"Sei einfach du selbst" – das ist manchmal einfacher gesagt, als es ist. Eva verhält sich bei engen Freunden zum Beispiel anders als bei Uni-Bekanntschaften. Ist das authentisch? Eine Psychotherapeutin hat Antworten.
Spontan sein ist etwas, das Eva eigentlich nicht mag. Sie ist es dann aber doch manchmal, zum Beispiel wenn sie Menschen neu kennenlernt. Wenn die neuen Menschen Spontanität gut finden – und Eva möchte, dass sie sie mögen – dann ist sie auch mal kurzfristig mit am Start, sagt sie.
"Wenn ich das Gefühl habe, die Gruppe, von der ich auch gerne ein Teil sein möchte, ist eine Partygänger-Gruppe, versuche ich schon, dieses Bild aufrechtzuerhalten, dass ich das auch möchte."
Wenn sie sich aber mit ihrer besten Freundin trifft, verhält Eva sich so, wie es ihr in dem Moment tatsächlich geht. Für sie macht die Vertrautheit den Unterschied.

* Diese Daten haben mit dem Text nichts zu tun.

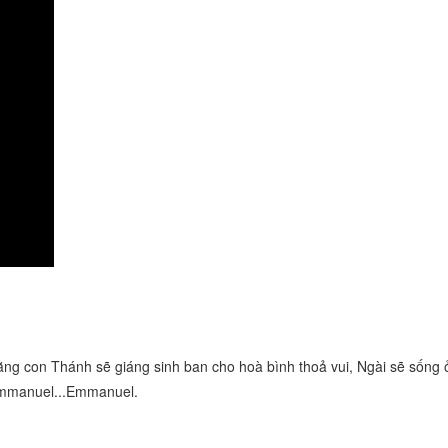
 rằng con Thánh sẽ giáng sinh ban cho hoà bình thoả vui, Ngài sẽ sống 
 Emmanuel...Emmanuel.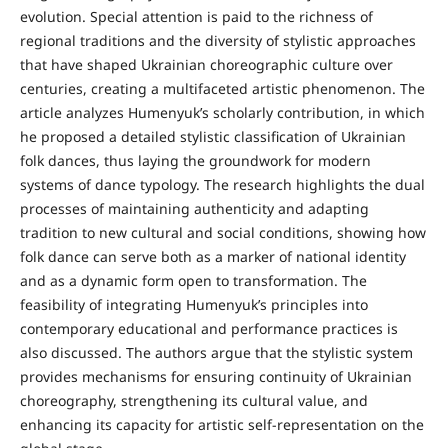
evolution. Special attention is paid to the richness of
regional traditions and the diversity of stylistic approaches
that have shaped Ukrainian choreographic culture over
centuries, creating a multifaceted artistic phenomenon. The
article analyzes Humenyuk’s scholarly contribution, in which
he proposed a detailed stylistic classification of Ukrainian
folk dances, thus laying the groundwork for modern
systems of dance typology. The research highlights the dual
processes of maintaining authenticity and adapting
tradition to new cultural and social conditions, showing how
folk dance can serve both as a marker of national identity
and as a dynamic form open to transformation. The
feasibility of integrating Humenyuk’s principles into
contemporary educational and performance practices is
also discussed. The authors argue that the stylistic system
provides mechanisms for ensuring continuity of Ukrainian
choreography, strengthening its cultural value, and
enhancing its capacity for artistic self-representation on the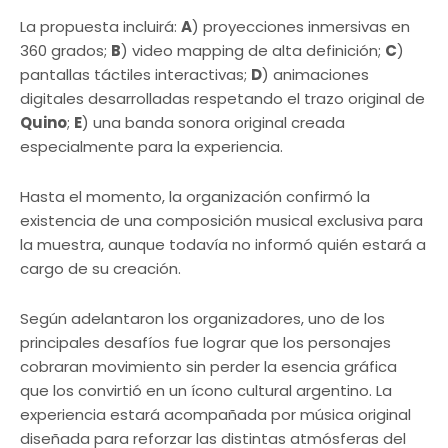
La propuesta incluirá:
A
) proyecciones inmersivas en
360 grados;
B
) video mapping de alta definición;
C
)
pantallas táctiles interactivas;
D
) animaciones
digitales desarrolladas respetando el trazo original de
Quino
;
E
) una banda sonora original creada
especialmente para la experiencia.
Hasta el momento, la organización confirmó la
existencia de una composición musical exclusiva para
la muestra, aunque todavía no informó quién estará a
cargo de su creación.
Según adelantaron los organizadores, uno de los
principales desafíos fue lograr que los personajes
cobraran movimiento sin perder la esencia gráfica
que los convirtió en un ícono cultural argentino. La
experiencia estará acompañada por música original
diseñada para reforzar las distintas atmósferas del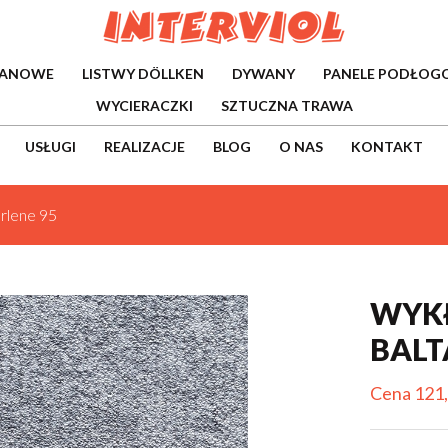
WANOWE
LISTWY DÖLLKEN
DYWANY
PANELE PODŁOG
WYCIERACZKI
SZTUCZNA TRAWA
USŁUGI
REALIZACJE
BLOG
O NAS
KONTAKT
rlene 95
WYK
BALT
Cena 121,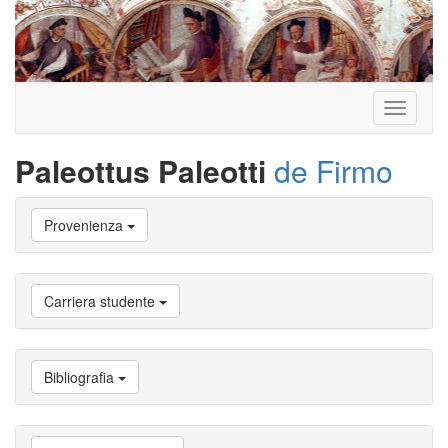
Toggle
navigati
Paleottus Paleotti
de Firmo
Vai
Provenienza
a
Biografia
Vai
a
Carriera studente
Provenienza
Vai
a
Carriera
Bibliografia
studente
Vai
a
Attività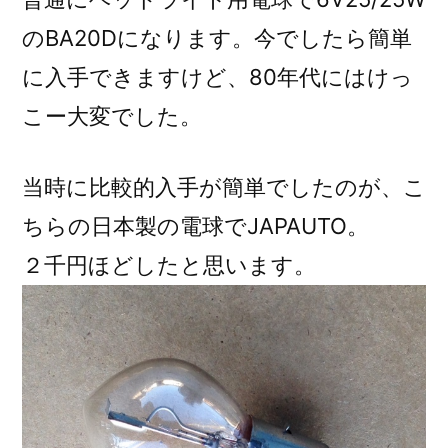
のBA20Dになります。今でしたら簡単
に入手できますけど、80年代にはけっ
こー大変でした。
当時に比較的入手が簡単でしたのが、こ
ちらの日本製の電球でJAPAUTO。
２千円ほどしたと思います。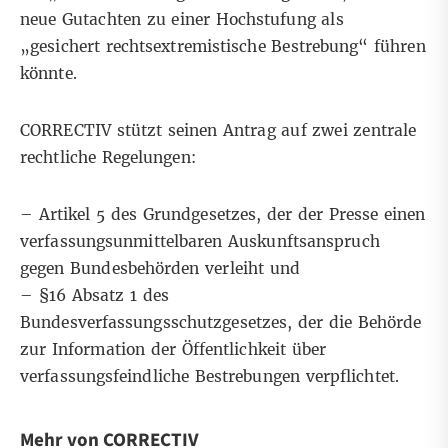
neue Gutachten zu einer Hochstufung als
„gesichert rechtsextremistische Bestrebung“ führen
könnte.
CORRECTIV stützt seinen Antrag auf zwei zentrale
rechtliche Regelungen:
– Artikel 5 des Grundgesetzes, der der Presse einen
verfassungsunmittelbaren Auskunftsanspruch
gegen Bundesbehörden verleiht und
– §16 Absatz 1 des
Bundesverfassungsschutzgesetzes, der die Behörde
zur Information der Öffentlichkeit über
verfassungsfeindliche Bestrebungen verpflichtet.
Mehr von CORRECTIV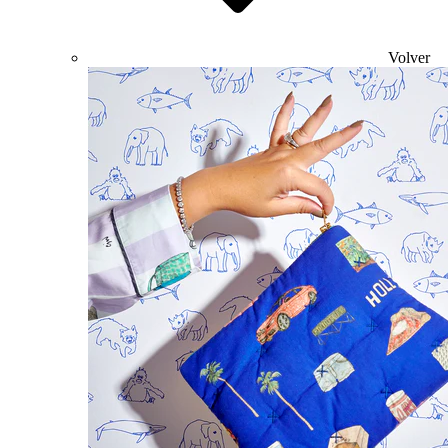
Volver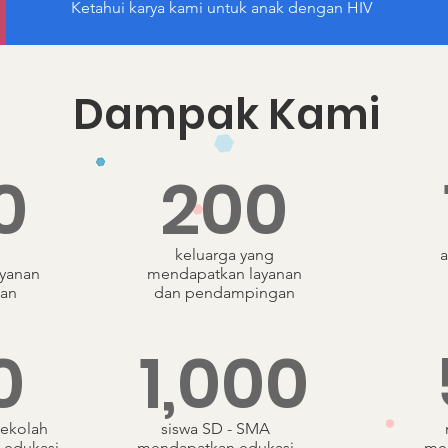
Ketahui karya kami untuk anak dengan HIV
Dampak Kami
0
200
keluarga yang
a
yanan
mendapatkan layanan
an
dan pendampingan
0
1,000
sekolah
siswa SD - SMA
 edukasi
mendapatkan edukasi
me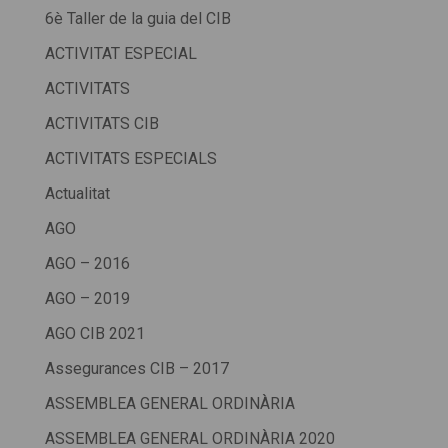
6è Taller de la guia del CIB
ACTIVITAT ESPECIAL
ACTIVITATS
ACTIVITATS CIB
ACTIVITATS ESPECIALS
Actualitat
AGO
AGO – 2016
AGO – 2019
AGO CIB 2021
Assegurances CIB – 2017
ASSEMBLEA GENERAL ORDINÀRIA
ASSEMBLEA GENERAL ORDINÀRIA 2020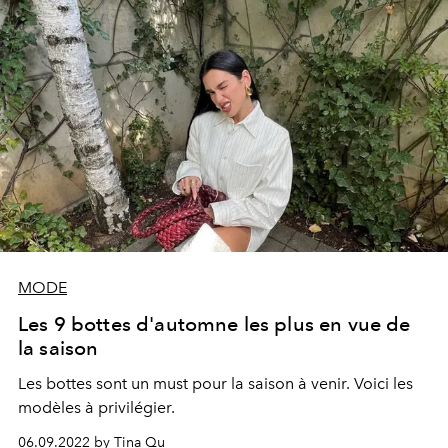
MODE
Les 9 bottes d'automne les plus en vue de
la saison
Les bottes sont un must pour la saison à venir. Voici les
modèles à privilégier.
06.09.2022 by Tina Qu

Eva fühlt sich authentisch, wenn es ihr in dem Moment leicht fällt zu existieren, sagt sie. Wenn sie sich aber unsicher fühlt und sie denkt, sie könne dieses Gefühl nicht zeigen, ist das auch anstrengend für sie. "Die Social Battery ist dann relativ schnell entladen. In einem Kreis, in dem ich mich wohlfühlen kann, habe ich diesen Drang nicht, dass ich etwas verstecken muss. Dann fällt es mir leicht zu sein und dann bin da auch gerne. Dann habe ich das Gefühl, dass ich authentisch bin", erklärt sie.
Authentisch sein heißt bei mir sein
Ähnlich wie Eva beschreibt auch Josepha Katzmann dieses Gefühl. Die Kinder- und Jugendlichenpsychotherapeutin verdeutlicht, was hinter dem großen Wort "Authentizität" steckt: "Wenn, wie ich mich fühle oder was ich für Gedanken habe – mein Inneres – mit dem, wie ich mich nach außen gebe, möglichst übereinstimmt oder nicht total auseinanderklafft", sagt sie. Dann sind wir authentisch. Das spüren wir auch, weil wir dann zufrieden sind. Es geht uns gut.

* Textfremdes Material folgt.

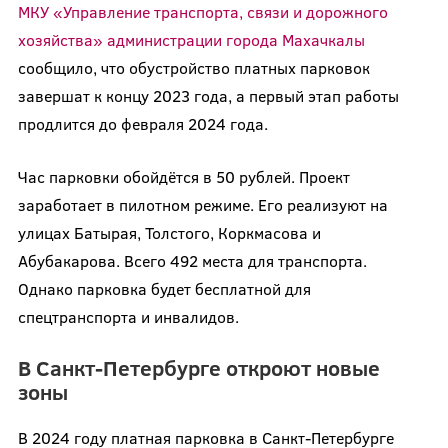
МКУ «Управление транспорта, связи и дорожного
хозяйства» администрации города Махачкалы
сообщило, что обустройство платных парковок
завершат к концу 2023 года, а первый этап работы
продлится до февраля 2024 года.
Час парковки обойдётся в 50 рублей. Проект
заработает в пилотном режиме. Его реализуют на
улицах Батырая, Толстого, Коркмасова и
Абубакарова. Всего 492 места для транспорта.
Однако парковка будет бесплатной для
спецтранспорта и инвалидов.
В Санкт-Петербурге откроют новые
зоны
В 2024 году платная парковка в Санкт-Петербурге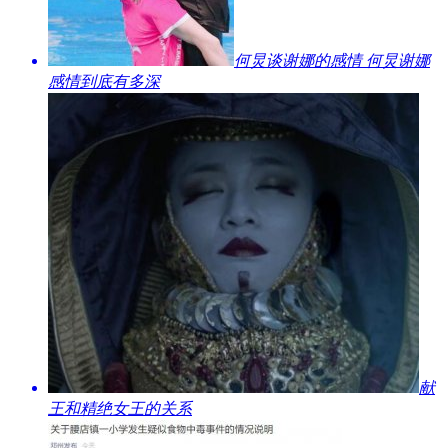
​何炅谈谢娜的感情 何炅谢娜
感情到底有多深
​献
王和精绝女王的关系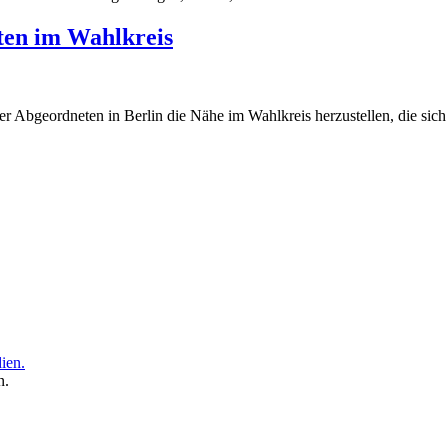
ten im Wahlkreis
r Abgeordneten in Berlin die Nähe im Wahlkreis herzustellen, die sich v
n.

"Es geht uns gut, wenn wir authentisch sind."
Und: Wir sind auch dann authentisch, wenn wir uns in verschiedenen Kontexten unterschiedlich verhalten: In ihrer Arbeit als Psychotherapeutin ist Josepha Katzmann zum Beispiel auf ihr Gegenüber fokussiert und dementsprechend zurückhaltender. Welche persönlichen Probleme sie gerade selbst hat, das bespricht sie nicht mit ihren Patient*innen. In einem anderen Kontext – wie einem Gespräch mit einer Freundin – ist sie aber nicht so zurückhaltend. In beiden Situationen ist sie authentisch. Sie ist sie selbst – verhält sich nur eben dem Kontext entsprechend anders.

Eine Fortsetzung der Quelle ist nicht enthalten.